** Exercise prompt **
Only lines containing "with" are wanted from the data below. Copy those lines.

** Structured page parsing data **
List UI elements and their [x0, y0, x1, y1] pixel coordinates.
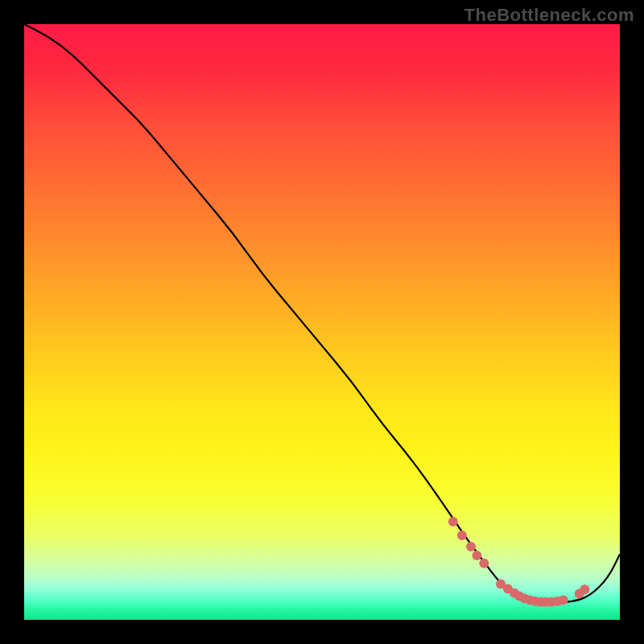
highlighted-point [559, 596, 568, 605]
chart-frame: TheBottleneck.com [0, 0, 644, 644]
highlighted-points-group [448, 517, 590, 607]
highlighted-point [448, 517, 458, 526]
highlighted-point [472, 551, 481, 560]
plot-area [24, 24, 620, 620]
highlighted-point [580, 584, 589, 594]
curve-svg [24, 24, 620, 620]
highlighted-point [479, 559, 489, 568]
highlighted-point [457, 530, 467, 540]
highlighted-point [466, 542, 476, 551]
bottleneck-curve [24, 24, 620, 602]
watermark-text: TheBottleneck.com [464, 5, 634, 26]
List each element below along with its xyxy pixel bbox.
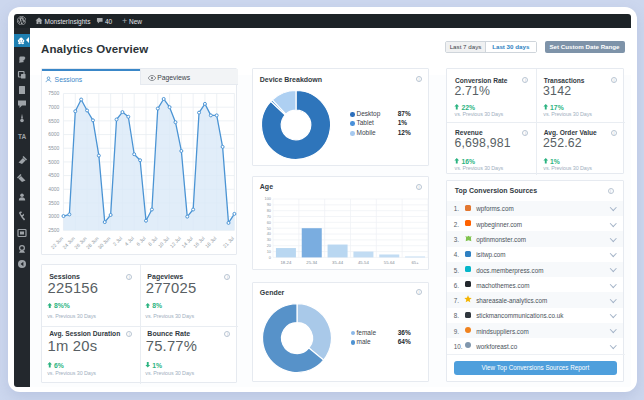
svg-text:60: 60 — [267, 220, 272, 225]
svg-text:50: 50 — [267, 226, 272, 231]
svg-text:7000: 7000 — [48, 104, 59, 110]
svg-text:35-44: 35-44 — [332, 260, 344, 265]
svg-text:2500: 2500 — [48, 227, 59, 233]
svg-text:TA: TA — [17, 133, 25, 140]
svg-text:10: 10 — [267, 249, 272, 254]
svg-text:55-64: 55-64 — [384, 260, 396, 265]
svg-text:90: 90 — [267, 202, 272, 207]
svg-text:45-54: 45-54 — [358, 260, 370, 265]
svg-text:70: 70 — [267, 214, 272, 219]
svg-text:6 Jul: 6 Jul — [135, 235, 147, 247]
svg-text:65+: 65+ — [411, 260, 419, 265]
svg-text:40: 40 — [267, 231, 272, 236]
svg-text:80: 80 — [267, 208, 272, 213]
svg-text:14 Jul: 14 Jul — [180, 235, 194, 249]
svg-text:2 Jul: 2 Jul — [111, 235, 123, 247]
svg-text:30: 30 — [267, 237, 272, 242]
svg-text:4000: 4000 — [48, 186, 59, 192]
svg-text:18 Jul: 18 Jul — [203, 235, 217, 249]
svg-text:0: 0 — [269, 255, 272, 260]
svg-text:6000: 6000 — [48, 131, 59, 137]
svg-text:5500: 5500 — [48, 145, 59, 151]
svg-text:3000: 3000 — [48, 213, 59, 219]
svg-text:100: 100 — [265, 196, 272, 201]
svg-text:25-34: 25-34 — [306, 260, 318, 265]
svg-text:30 Jun: 30 Jun — [96, 235, 111, 250]
svg-text:3500: 3500 — [48, 200, 59, 206]
svg-text:6500: 6500 — [48, 118, 59, 124]
svg-text:10 Jul: 10 Jul — [156, 235, 170, 249]
svg-text:16 Jul: 16 Jul — [192, 235, 206, 249]
svg-text:5000: 5000 — [48, 159, 59, 165]
svg-text:4500: 4500 — [48, 172, 59, 178]
svg-text:4 Jul: 4 Jul — [123, 235, 135, 247]
svg-text:20: 20 — [267, 243, 272, 248]
svg-text:7500: 7500 — [48, 90, 59, 96]
svg-text:21 Jul: 21 Jul — [221, 235, 235, 249]
svg-text:12 Jul: 12 Jul — [168, 235, 182, 249]
svg-text:18-24: 18-24 — [280, 260, 292, 265]
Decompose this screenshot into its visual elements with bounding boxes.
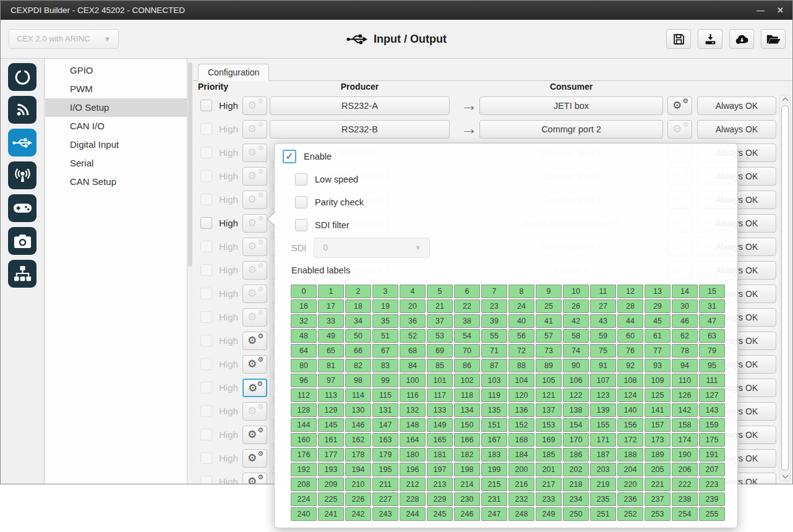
label-cell[interactable]: 107 <box>590 374 616 387</box>
label-cell[interactable]: 58 <box>563 329 589 343</box>
label-cell[interactable]: 13 <box>645 285 671 298</box>
label-cell[interactable]: 195 <box>372 463 398 476</box>
label-cell[interactable]: 150 <box>454 418 480 432</box>
label-cell[interactable]: 144 <box>291 418 317 432</box>
priority-checkbox[interactable] <box>200 123 212 135</box>
label-cell[interactable]: 57 <box>536 329 562 343</box>
label-cell[interactable]: 129 <box>318 403 344 417</box>
label-cell[interactable]: 214 <box>454 478 480 491</box>
label-cell[interactable]: 119 <box>481 388 507 402</box>
label-cell[interactable]: 130 <box>345 403 371 417</box>
label-cell[interactable]: 123 <box>590 388 616 402</box>
sidebar-item-broadcast[interactable] <box>8 161 36 189</box>
producer-button[interactable]: RS232-B <box>270 120 450 139</box>
label-cell[interactable]: 242 <box>345 507 371 521</box>
label-cell[interactable]: 185 <box>536 448 562 461</box>
label-cell[interactable]: 244 <box>400 507 426 521</box>
label-cell[interactable]: 28 <box>617 299 643 313</box>
label-cell[interactable]: 216 <box>508 478 534 491</box>
label-cell[interactable]: 176 <box>291 448 317 461</box>
label-cell[interactable]: 205 <box>645 463 671 476</box>
label-cell[interactable]: 219 <box>590 478 616 491</box>
label-cell[interactable]: 94 <box>672 359 698 372</box>
label-cell[interactable]: 186 <box>563 448 589 461</box>
label-cell[interactable]: 23 <box>481 299 507 313</box>
priority-checkbox[interactable] <box>200 311 212 323</box>
label-cell[interactable]: 114 <box>345 388 371 402</box>
priority-checkbox[interactable] <box>200 382 212 393</box>
label-cell[interactable]: 55 <box>481 329 507 343</box>
label-cell[interactable]: 133 <box>427 403 453 417</box>
label-cell[interactable]: 226 <box>345 492 371 506</box>
status-button[interactable]: Always OK <box>697 97 776 115</box>
label-cell[interactable]: 101 <box>427 374 453 387</box>
label-cell[interactable]: 48 <box>291 329 317 343</box>
label-cell[interactable]: 211 <box>372 478 398 491</box>
sidebar-item-input-output[interactable] <box>8 129 36 157</box>
label-cell[interactable]: 220 <box>617 478 643 491</box>
label-cell[interactable]: 115 <box>372 388 398 402</box>
label-cell[interactable]: 223 <box>699 478 725 491</box>
label-cell[interactable]: 6 <box>454 285 480 298</box>
label-cell[interactable]: 166 <box>454 433 480 447</box>
label-cell[interactable]: 7 <box>481 285 507 298</box>
label-cell[interactable]: 250 <box>563 507 589 521</box>
label-cell[interactable]: 110 <box>672 374 698 387</box>
consumer-settings-button[interactable]: ⚙⚙ <box>667 120 692 139</box>
label-cell[interactable]: 78 <box>672 344 698 358</box>
label-cell[interactable]: 148 <box>400 418 426 432</box>
consumer-button[interactable]: Commgr port 2 <box>479 120 663 139</box>
label-cell[interactable]: 167 <box>481 433 507 447</box>
label-cell[interactable]: 206 <box>672 463 698 476</box>
priority-checkbox[interactable] <box>200 194 212 205</box>
label-cell[interactable]: 82 <box>345 359 371 372</box>
priority-checkbox[interactable] <box>200 405 212 417</box>
label-cell[interactable]: 65 <box>318 344 344 358</box>
label-cell[interactable]: 155 <box>590 418 616 432</box>
label-cell[interactable]: 41 <box>536 314 562 328</box>
label-cell[interactable]: 240 <box>291 507 317 521</box>
label-cell[interactable]: 237 <box>645 492 671 506</box>
label-cell[interactable]: 213 <box>427 478 453 491</box>
label-cell[interactable]: 194 <box>345 463 371 476</box>
label-cell[interactable]: 192 <box>291 463 317 476</box>
label-cell[interactable]: 152 <box>508 418 534 432</box>
label-cell[interactable]: 151 <box>481 418 507 432</box>
label-cell[interactable]: 32 <box>291 314 317 328</box>
producer-settings-button[interactable]: ⚙⚙ <box>242 285 267 303</box>
label-cell[interactable]: 131 <box>372 403 398 417</box>
tab-configuration[interactable]: Configuration <box>198 64 269 81</box>
producer-settings-button[interactable]: ⚙⚙ <box>242 308 267 327</box>
label-cell[interactable]: 157 <box>645 418 671 432</box>
menu-item-can-i-o[interactable]: CAN I/O <box>45 117 187 135</box>
label-cell[interactable]: 253 <box>645 507 671 521</box>
priority-checkbox[interactable] <box>200 476 212 484</box>
sidebar-item-gamepad[interactable] <box>8 194 36 222</box>
label-cell[interactable]: 187 <box>590 448 616 461</box>
producer-button[interactable]: RS232-A <box>270 97 450 115</box>
priority-checkbox[interactable] <box>200 358 212 370</box>
label-cell[interactable]: 143 <box>699 403 725 417</box>
label-cell[interactable]: 163 <box>372 433 398 447</box>
label-cell[interactable]: 53 <box>427 329 453 343</box>
menu-item-can-setup[interactable]: CAN Setup <box>45 173 187 191</box>
producer-settings-button[interactable]: ⚙⚙ <box>242 402 267 421</box>
label-cell[interactable]: 100 <box>400 374 426 387</box>
menu-item-digital-input[interactable]: Digital Input <box>45 135 187 154</box>
label-cell[interactable]: 247 <box>481 507 507 521</box>
menu-item-gpio[interactable]: GPIO <box>45 61 187 80</box>
label-cell[interactable]: 60 <box>617 329 643 343</box>
low-speed-checkbox[interactable] <box>295 173 307 186</box>
priority-checkbox[interactable] <box>200 217 212 229</box>
label-cell[interactable]: 198 <box>454 463 480 476</box>
label-cell[interactable]: 203 <box>590 463 616 476</box>
label-cell[interactable]: 197 <box>427 463 453 476</box>
label-cell[interactable]: 243 <box>372 507 398 521</box>
label-cell[interactable]: 102 <box>454 374 480 387</box>
label-cell[interactable]: 88 <box>508 359 534 372</box>
label-cell[interactable]: 71 <box>481 344 507 358</box>
label-cell[interactable]: 30 <box>672 299 698 313</box>
scroll-down-icon[interactable] <box>782 473 789 479</box>
label-cell[interactable]: 5 <box>427 285 453 298</box>
label-cell[interactable]: 15 <box>699 285 725 298</box>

** Answer to this exercise **
List each element below along with its xyxy pixel bbox.
Decompose this screenshot into its visual elements with bounding boxes.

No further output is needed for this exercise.